:: AIM OF THE TASK ::
What is needed is an exact reproduction of the lines from the one that contains "Target: inferior vena" through the end of the data, both included and nothing else, with pictures omitted.

:: INPUT DATA ::

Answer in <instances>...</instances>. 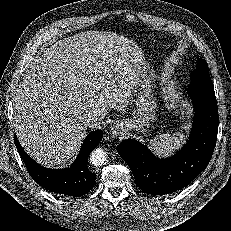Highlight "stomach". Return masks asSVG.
<instances>
[{
	"label": "stomach",
	"instance_id": "0dacf381",
	"mask_svg": "<svg viewBox=\"0 0 231 231\" xmlns=\"http://www.w3.org/2000/svg\"><path fill=\"white\" fill-rule=\"evenodd\" d=\"M155 70L145 61L135 69L133 94L135 108L133 116L122 122L127 131L146 134L156 120L157 101L154 93Z\"/></svg>",
	"mask_w": 231,
	"mask_h": 231
}]
</instances>
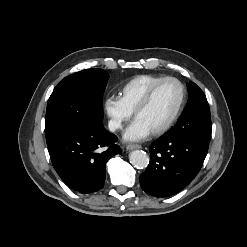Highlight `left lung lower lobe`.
<instances>
[{"label": "left lung lower lobe", "instance_id": "obj_1", "mask_svg": "<svg viewBox=\"0 0 247 247\" xmlns=\"http://www.w3.org/2000/svg\"><path fill=\"white\" fill-rule=\"evenodd\" d=\"M209 139L165 133L151 144L150 163L140 176L142 189L167 197L183 189L201 169Z\"/></svg>", "mask_w": 247, "mask_h": 247}]
</instances>
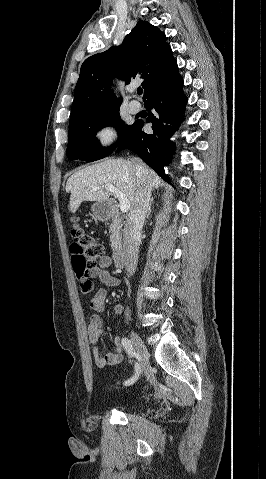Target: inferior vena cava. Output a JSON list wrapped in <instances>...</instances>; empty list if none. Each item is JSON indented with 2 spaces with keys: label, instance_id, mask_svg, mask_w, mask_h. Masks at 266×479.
<instances>
[{
  "label": "inferior vena cava",
  "instance_id": "inferior-vena-cava-1",
  "mask_svg": "<svg viewBox=\"0 0 266 479\" xmlns=\"http://www.w3.org/2000/svg\"><path fill=\"white\" fill-rule=\"evenodd\" d=\"M137 175V191L135 201L130 209L124 227L123 255L127 275H133L138 263V249L141 242V231L151 198L152 185L146 167L138 160L133 161ZM128 315V313L126 314Z\"/></svg>",
  "mask_w": 266,
  "mask_h": 479
}]
</instances>
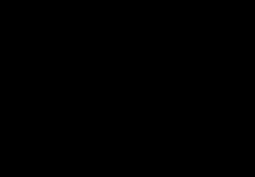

:: ANSWER FOR THE TASK ::
Target: inferior vena cava. Output a JSON list wrapped in <instances>...</instances>; empty list if none. Each item is JSON indented with 2 spaces with keys: label, instance_id, mask_svg, mask_w, mask_h. Masks at 266×479.
<instances>
[{
  "label": "inferior vena cava",
  "instance_id": "inferior-vena-cava-1",
  "mask_svg": "<svg viewBox=\"0 0 266 479\" xmlns=\"http://www.w3.org/2000/svg\"><path fill=\"white\" fill-rule=\"evenodd\" d=\"M137 175V191L135 201L130 209L124 227L123 255L127 275H133L138 263V249L141 242V231L151 198L152 185L146 167L138 160L133 161ZM128 315V313L126 314Z\"/></svg>",
  "mask_w": 266,
  "mask_h": 479
}]
</instances>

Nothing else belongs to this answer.